I love the critters, from the cows, to the pigs, to the sheep and goats. In the middle of the days most animals were napping, trying to ignore all the folks wanting to scratch their ears. This pig was awake, though his neighbor was sound asleep, grunting softly, running in his sleep.

The food hasn't changed much, lots of sugar and fried foods. I love the taffy stand, though I know that a $5 bag of sugar isn't what I need. I did get an order of quesedillas and a horchata, and later bought a mammoth cream puff to bring home and split with my skinny husband.

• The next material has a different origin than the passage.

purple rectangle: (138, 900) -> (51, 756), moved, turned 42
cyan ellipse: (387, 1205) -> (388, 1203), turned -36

It's fun to watch the little children on carnival rides. When I was a kid we paid for rides with coins, not coupons, and you could usually get enough change for another ride by rummaging around the seats where centrifugal force wedged them in the back crevices. I took this photo by accident, just pressed the button by mistake, but the crazy angle sort of captures the feeling of the ride.

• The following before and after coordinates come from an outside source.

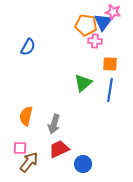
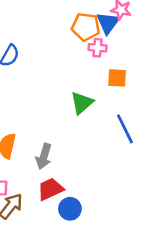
blue line: (110, 90) -> (125, 129), moved, turned -35
blue circle: (83, 164) -> (70, 209), moved

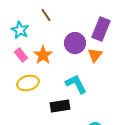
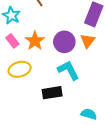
purple circle: (75, 43) -> (64, 42), moved

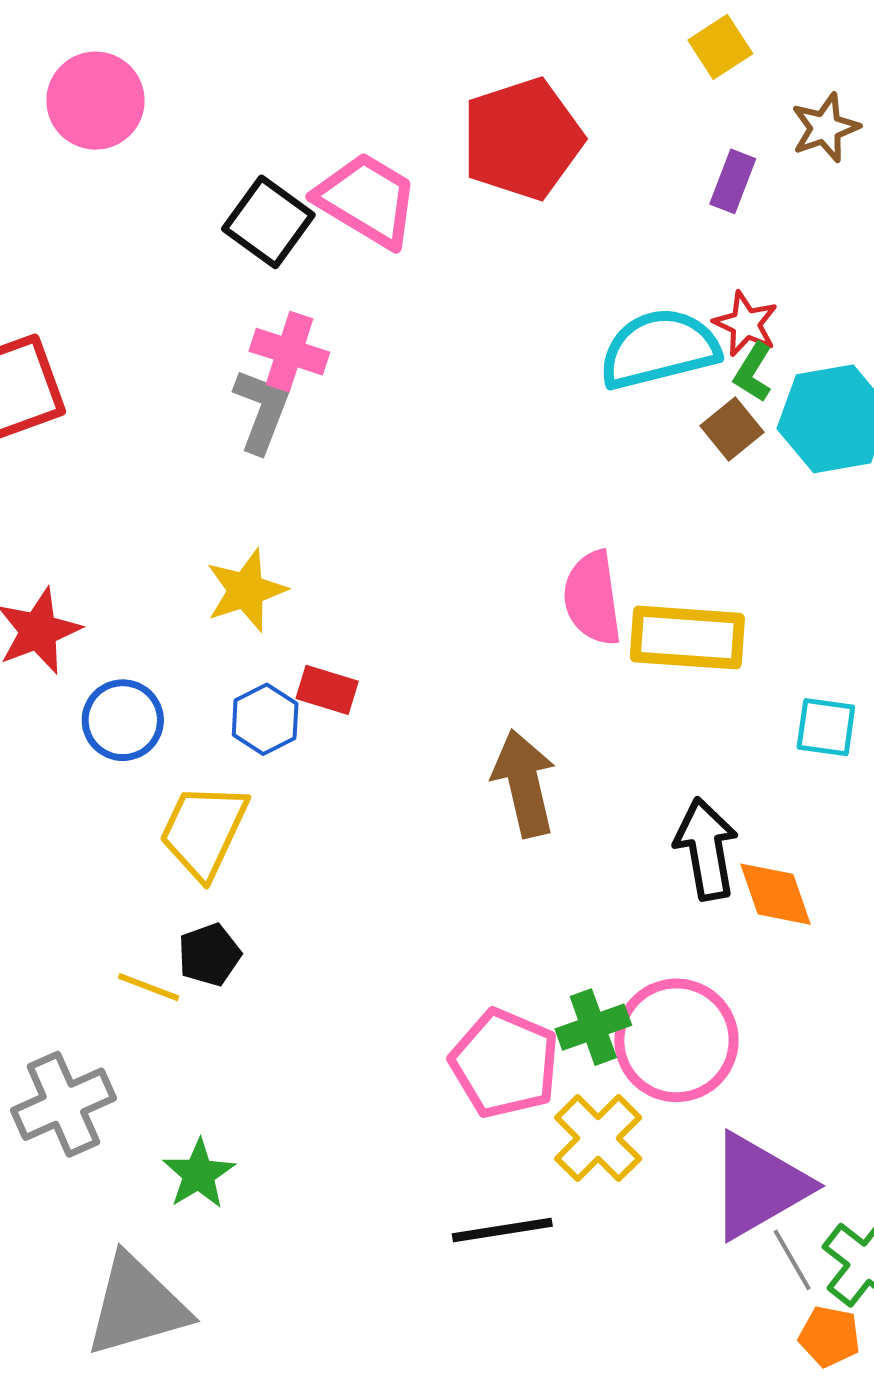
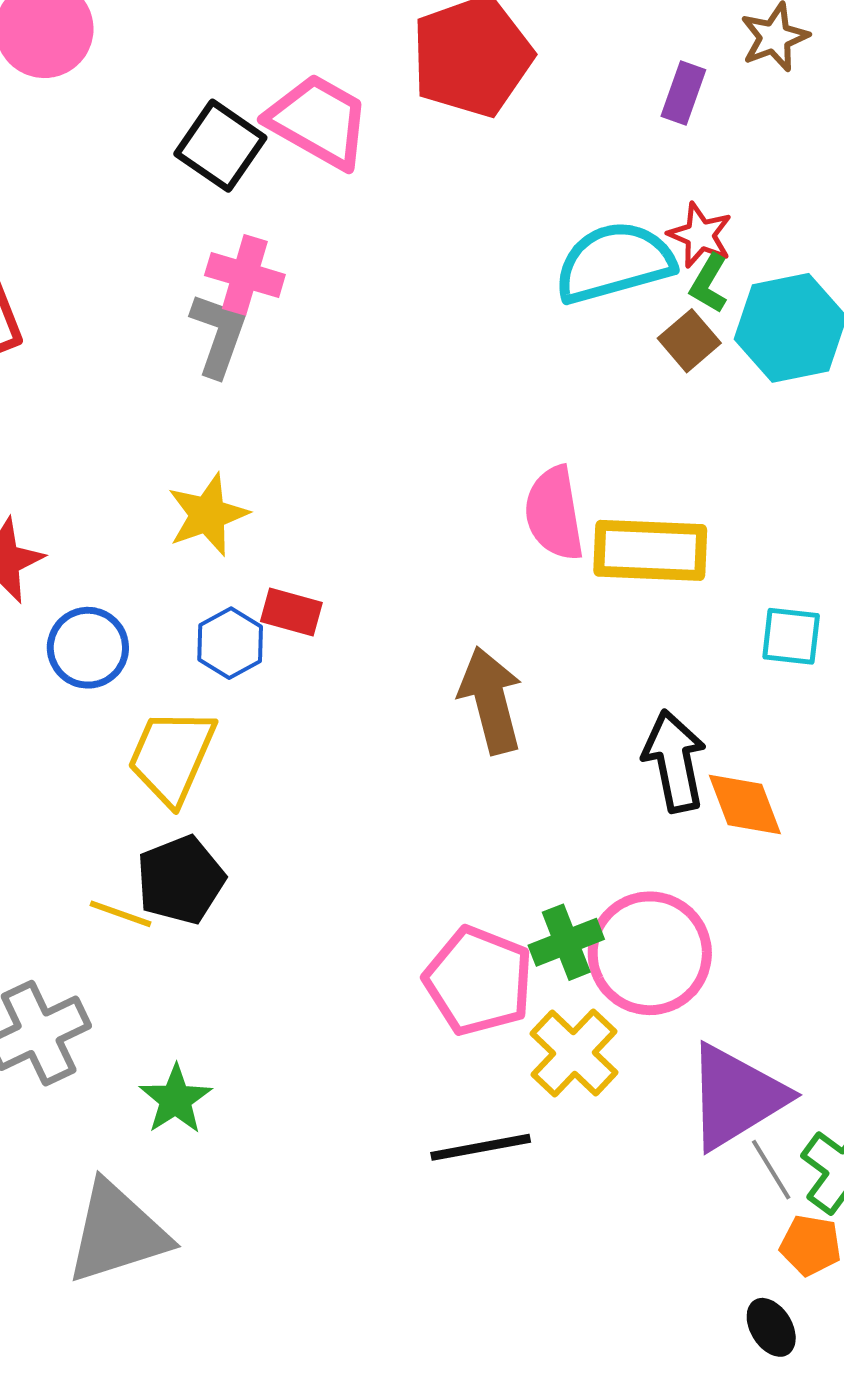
black pentagon: (209, 955) -> (181, 880), size x1.4

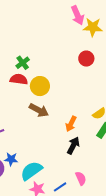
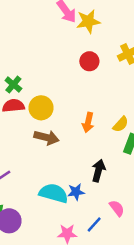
orange arrow: (71, 124) -> (88, 123), moved
blue star: (11, 159) -> (76, 192), moved
cyan semicircle: (31, 171) -> (54, 193), moved, turned 65

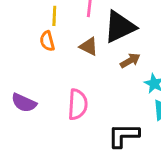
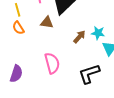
brown arrow: (130, 61) -> (79, 37), moved
purple semicircle: (24, 103) -> (16, 74), turned -78

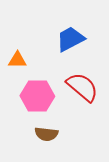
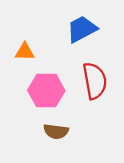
red semicircle: (82, 87) -> (95, 81), turned 40

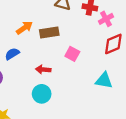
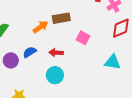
orange arrow: (24, 28) -> (40, 27), moved
blue semicircle: (12, 54) -> (30, 52), moved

My last stop on my way out of the fairgrounds was at the camel ride. I chatted with the man running the operation, and asked him if the camels were cousins to llamas. They are, you can see the family resemblance in their faces. Asked if he thought the camels minded walking around in a ring with folks on their backs, he smiled and said this was an easy office job compared to carrying, say, salt across a desert. These camels lie and work in Wisconsin, and the Elkhorn fair is almost the end of their season before winter.

There lots more, arts and crafts, the horticulture building, the grandstand with sulky races and tractor pulls. I enjoyed the trip, a traditional end-of-summer activity in this part of southern Wisconsin.

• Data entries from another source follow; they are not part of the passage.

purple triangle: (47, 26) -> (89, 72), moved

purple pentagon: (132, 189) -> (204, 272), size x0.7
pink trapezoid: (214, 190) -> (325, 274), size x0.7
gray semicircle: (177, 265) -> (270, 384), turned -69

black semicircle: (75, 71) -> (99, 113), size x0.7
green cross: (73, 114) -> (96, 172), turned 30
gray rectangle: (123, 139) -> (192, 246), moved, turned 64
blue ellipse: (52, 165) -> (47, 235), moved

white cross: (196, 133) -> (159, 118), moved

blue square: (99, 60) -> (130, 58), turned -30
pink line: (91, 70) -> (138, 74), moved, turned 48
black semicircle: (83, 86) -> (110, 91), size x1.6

Wednesday, September 2, 2009

Hungry? Got Cupcakes!


Sometimes other people's ideas just call out to me. This little watercolor in a notebook is a study for a larger painting I'm planning. The source photo comes from a blog called Different Strokes From Different Folks, so there will be lots of cupcake paintings around online. I suppose I could change this, make the paper liners different colors, add a patterned cloth, but I like the simplicity of this image. I also am grooving on the swirly frosting and the colored sprinkles.

Tuesday, September 1, 2009

Mixed Media Series


11x11 inches, mixed media

All summer I have been experimenting with using tiles made from recycled styrofoam meat trays. Sometimes I paint them with acrylics and add collage elements like rice or tissue paper, and sometimes I add gold leaf. This series features skeletonized leaves and old bird cards, the sort that used to come in baking soda boxes. This one features a red-eyed vireo. The tile is just 4x4 inches, but framed with a wide border I think they make nice accent pieces. To help keep framing costs down I get leftover pieces from a friendly framer for a much reduced price. This mat has a nice linen texture.